Et quand on parle d’A/B testing, on parle évidemment bien de tests multivariés, split test, etc.

Trois nouveautés majeures au rendez-vous.

Une refonte complète de l’interface

Que ça ait un impact ou pas sur l’efficacité de ceux qui font les tests tient du domaine du possible. Toujours est-il que la nouvelle interface de VWO semble plus ergonomique, plus conviviale, et surtout adaptée au mobile. De là à piloter des campagnes de tests depuis son smartphone, il n’y a qu’un pas que nous franchirons allègrement dès que l’occasion nous en sera donnée.

La segmentation des résultats

Beaucoup plus importante est la possibilité désormais de pouvoir segmenter les résultats d’un test et donc d’en affiner la lecture. C’est une évolution que nous attendions depuis longtemps et qui va permettre d’améliorer le conseil et le testing dans le long terme en permettant une analyse plus fine.

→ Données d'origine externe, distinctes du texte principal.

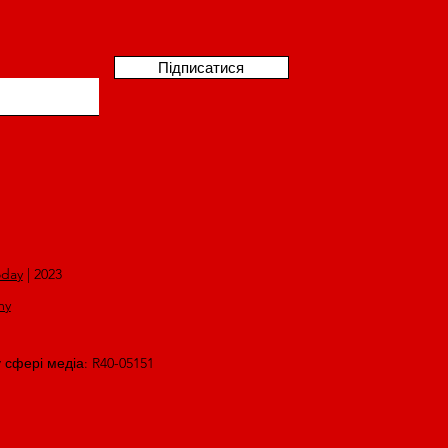
Підписатися
oday
| 2023
my
у сфері медіа: R40-05151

Exemple simple : il deviendra possible de mesurer l’impact d’une évolution sur tablette ou desktop dans le même test. Mais cela n’est qu’un exemple. Ainsi pour un même test pourra-t-on aussi mesurer quelles sont les sources de trafic qui convertissent le mieux. Cela pourra être décliné à toutes les sauces : nombres de visites, valeurs dans un cookie, nouveaux visiteurs, etc… Les possibilités qui s’ouvrent à l’analyse sont immenses.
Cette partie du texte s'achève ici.